EXERCISE DETAILS
Whenever a picture appears in the records, exclude it, and transcribe everything else exactly.

TASK DATA
****

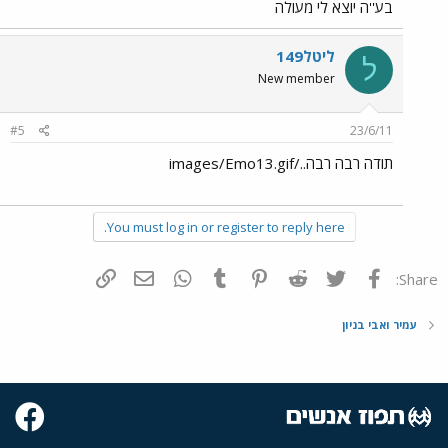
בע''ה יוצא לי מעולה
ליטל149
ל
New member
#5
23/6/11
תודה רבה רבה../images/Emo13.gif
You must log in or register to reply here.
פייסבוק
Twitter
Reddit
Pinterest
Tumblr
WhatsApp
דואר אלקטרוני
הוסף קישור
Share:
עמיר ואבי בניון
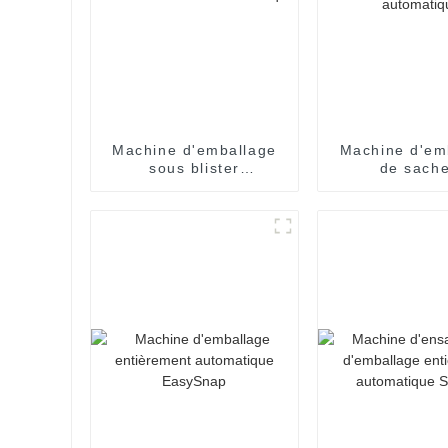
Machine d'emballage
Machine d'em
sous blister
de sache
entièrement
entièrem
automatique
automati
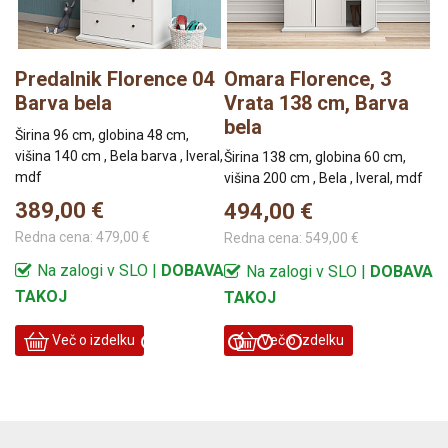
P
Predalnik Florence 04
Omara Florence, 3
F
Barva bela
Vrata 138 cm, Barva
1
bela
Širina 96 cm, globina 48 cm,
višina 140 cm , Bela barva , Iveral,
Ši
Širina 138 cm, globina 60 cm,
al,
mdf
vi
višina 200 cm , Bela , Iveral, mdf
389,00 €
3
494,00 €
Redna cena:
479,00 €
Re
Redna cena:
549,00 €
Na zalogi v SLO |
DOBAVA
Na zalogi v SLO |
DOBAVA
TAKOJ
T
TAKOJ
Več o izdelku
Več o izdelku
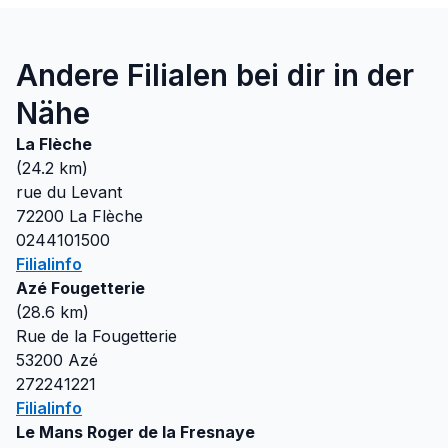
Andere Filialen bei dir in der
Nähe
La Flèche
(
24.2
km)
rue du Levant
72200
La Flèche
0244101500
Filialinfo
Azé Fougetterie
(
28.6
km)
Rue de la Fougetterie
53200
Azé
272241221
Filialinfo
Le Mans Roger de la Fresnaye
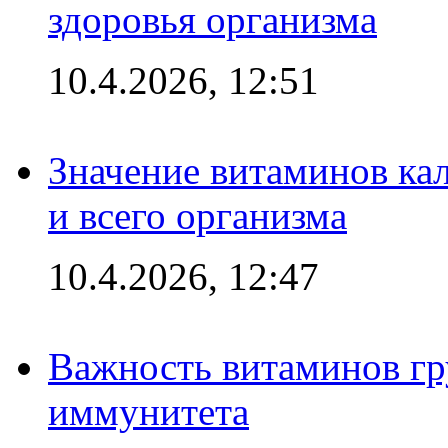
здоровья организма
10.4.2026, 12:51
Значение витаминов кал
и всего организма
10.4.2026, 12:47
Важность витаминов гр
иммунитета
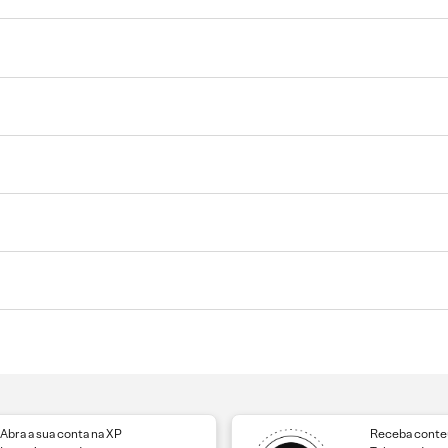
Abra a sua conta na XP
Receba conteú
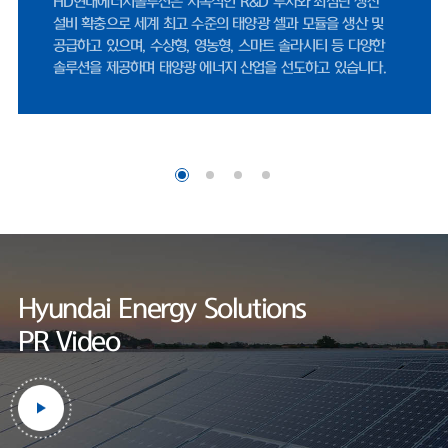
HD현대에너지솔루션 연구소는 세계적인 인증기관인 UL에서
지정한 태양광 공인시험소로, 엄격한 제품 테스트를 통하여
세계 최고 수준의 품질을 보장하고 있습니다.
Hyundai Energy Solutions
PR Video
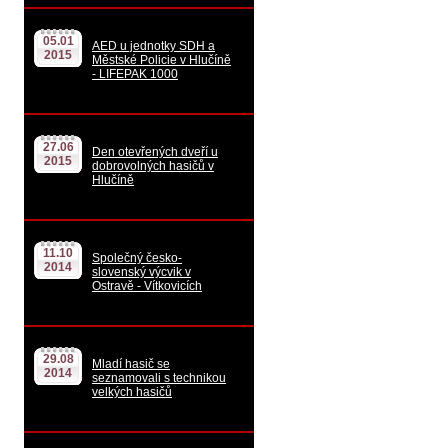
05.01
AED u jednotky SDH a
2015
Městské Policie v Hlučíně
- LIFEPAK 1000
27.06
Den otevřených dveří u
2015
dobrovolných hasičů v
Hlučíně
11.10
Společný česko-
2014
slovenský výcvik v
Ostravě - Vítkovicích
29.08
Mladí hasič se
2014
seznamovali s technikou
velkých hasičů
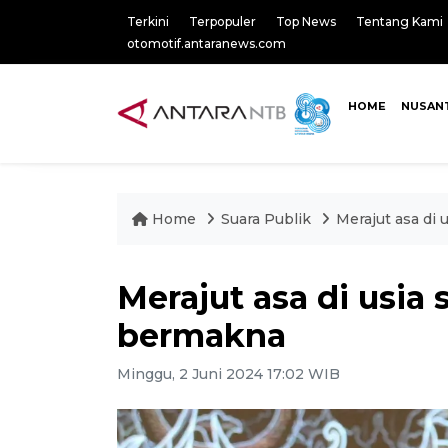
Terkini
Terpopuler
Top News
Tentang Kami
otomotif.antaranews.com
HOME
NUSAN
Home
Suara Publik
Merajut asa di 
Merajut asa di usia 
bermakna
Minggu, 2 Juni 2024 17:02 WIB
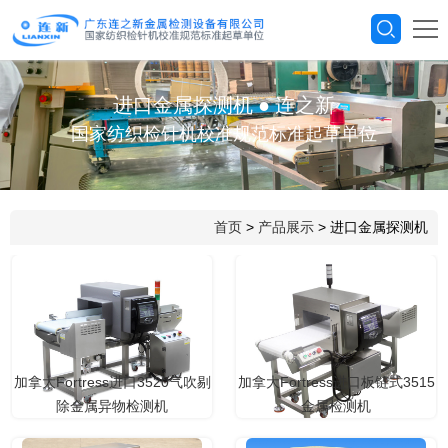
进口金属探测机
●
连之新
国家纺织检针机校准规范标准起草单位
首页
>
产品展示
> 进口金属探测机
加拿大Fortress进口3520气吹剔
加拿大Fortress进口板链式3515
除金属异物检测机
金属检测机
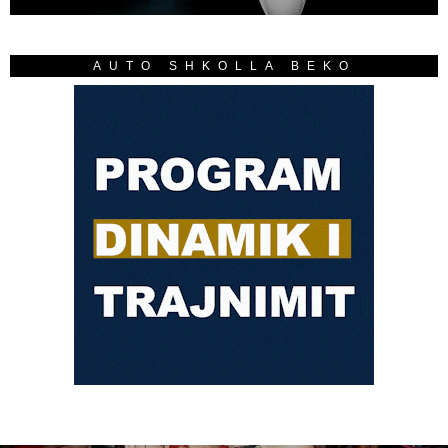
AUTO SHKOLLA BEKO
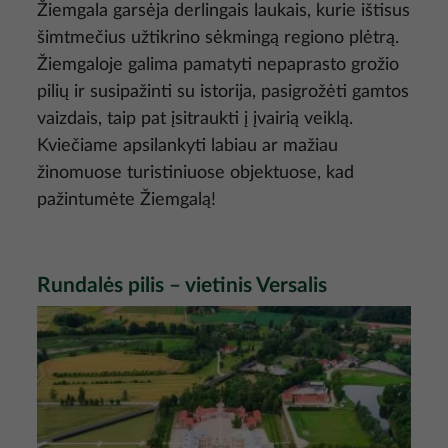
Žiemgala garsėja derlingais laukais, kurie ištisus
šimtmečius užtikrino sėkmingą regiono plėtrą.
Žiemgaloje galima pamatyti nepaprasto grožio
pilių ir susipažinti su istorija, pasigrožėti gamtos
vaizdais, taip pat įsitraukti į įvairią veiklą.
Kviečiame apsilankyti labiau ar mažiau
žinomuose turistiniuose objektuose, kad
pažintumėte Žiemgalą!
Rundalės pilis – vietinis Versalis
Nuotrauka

****

REPLY
בע''ה יוצא לי מעולה
ליטל149
ל
New member
#5
23/6/11
תודה רבה רבה../images/Emo13.gif
You must log in or register to reply here.
פייסבוק
Twitter
Reddit
Pinterest
Tumblr
WhatsApp
דואר אלקטרוני
הוסף קישור
Share:
עמיר ואבי בניון
Machine d'emballage
Machine d'em
sous blister
de sache
entièrement
entièrem
automatique
automati
P
Predalnik Florence 04
Omara Florence, 3
F
Barva bela
Vrata 138 cm, Barva
1
bela
Širina 96 cm, globina 48 cm,
višina 140 cm , Bela barva , Iveral,
Ši
Širina 138 cm, globina 60 cm,
al,
mdf
vi
višina 200 cm , Bela , Iveral, mdf
389,00 €
3
494,00 €
Redna cena:
479,00 €
Re
Redna cena:
549,00 €
Na zalogi v SLO |
DOBAVA
Na zalogi v SLO |
DOBAVA
TAKOJ
T
TAKOJ
Več o izdelku
Več o izdelku
Andere Filialen bei dir in der
Nähe
La Flèche
(
24.2
km)
rue du Levant
72200
La Flèche
0244101500
Filialinfo
Azé Fougetterie
(
28.6
km)
Rue de la Fougetterie
53200
Azé
272241221
Filialinfo
Le Mans Roger de la Fresnaye
здоровья организма
10.4.2026, 12:51
Значение витаминов кал
и всего организма
10.4.2026, 12:47
Важность витаминов гр
иммунитета
Abra a sua conta na XP
Receba conteú
HD현대에너지솔루션 연구소는 세계적인 인증기관인 UL에서
지정한 태양광 공인시험소로, 엄격한 제품 테스트를 통하여
세계 최고 수준의 품질을 보장하고 있습니다.
Hyundai Energy Solutions
PR Video
05.01
AED u jednotky SDH a
2015
Městské Policie v Hlučíně
- LIFEPAK 1000
27.06
Den otevřených dveří u
2015
dobrovolných hasičů v
Hlučíně
11.10
Společný česko-
2014
slovenský výcvik v
Ostravě - Vítkovicích
29.08
Mladí hasič se
2014
seznamovali s technikou
velkých hasičů
Terkini
Terpopuler
Top News
Tentang Kami
otomotif.antaranews.com
HOME
NUSAN
Home
Suara Publik
Merajut asa di 
Merajut asa di usia 
bermakna
Minggu, 2 Juni 2024 17:02 WIB
进口金属探测机
●
连之新
国家纺织检针机校准规范标准起草单位
首页
>
产品展示
> 进口金属探测机
加拿大Fortress进口3520气吹剔
加拿大Fortress进口板链式3515
除金属异物检测机
金属检测机
AUTO SHKOLLA BEKO
Žiemgala garsėja derlingais laukais, kurie ištisus
šimtmečius užtikrino sėkmingą regiono plėtrą.
Žiemgaloje galima pamatyti nepaprasto grožio
pilių ir susipažinti su istorija, pasigrožėti gamtos
vaizdais, taip pat įsitraukti į įvairią veiklą.
Kviečiame apsilankyti labiau ar mažiau
žinomuose turistiniuose objektuose, kad
pažintumėte Žiemgalą!
Rundalės pilis – vietinis Versalis
Nuotrauka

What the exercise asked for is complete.